Stored records

==================================================

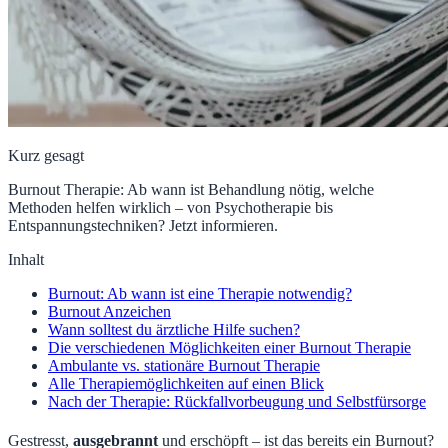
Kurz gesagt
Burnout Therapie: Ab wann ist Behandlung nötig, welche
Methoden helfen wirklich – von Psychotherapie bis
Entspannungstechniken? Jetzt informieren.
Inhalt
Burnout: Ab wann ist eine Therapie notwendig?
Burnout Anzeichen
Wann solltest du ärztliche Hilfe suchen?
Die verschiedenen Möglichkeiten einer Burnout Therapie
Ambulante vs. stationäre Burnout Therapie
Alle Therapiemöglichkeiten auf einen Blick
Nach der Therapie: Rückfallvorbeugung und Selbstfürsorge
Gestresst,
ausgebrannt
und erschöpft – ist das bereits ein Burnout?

==================================================

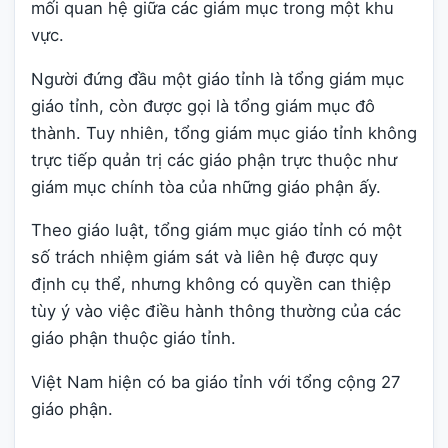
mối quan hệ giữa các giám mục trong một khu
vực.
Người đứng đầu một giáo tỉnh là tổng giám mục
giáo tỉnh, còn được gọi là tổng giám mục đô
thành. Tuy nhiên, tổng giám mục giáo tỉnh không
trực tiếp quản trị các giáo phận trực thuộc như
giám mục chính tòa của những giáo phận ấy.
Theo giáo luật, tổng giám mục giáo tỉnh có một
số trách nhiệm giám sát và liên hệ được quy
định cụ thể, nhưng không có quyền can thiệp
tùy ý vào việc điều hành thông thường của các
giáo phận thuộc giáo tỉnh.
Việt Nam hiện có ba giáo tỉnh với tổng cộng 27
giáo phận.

==================================================

# WHAT YOU NEED TO DO
Look above for the line containing "Burnout Anzeichen" and the line containing "ausgebrannt". Transcribe both, with the lines between them, exactly.

# RESPONSE
Burnout Anzeichen
Wann solltest du ärztliche Hilfe suchen?
Die verschiedenen Möglichkeiten einer Burnout Therapie
Ambulante vs. stationäre Burnout Therapie
Alle Therapiemöglichkeiten auf einen Blick
Nach der Therapie: Rückfallvorbeugung und Selbstfürsorge
Gestresst,
ausgebrannt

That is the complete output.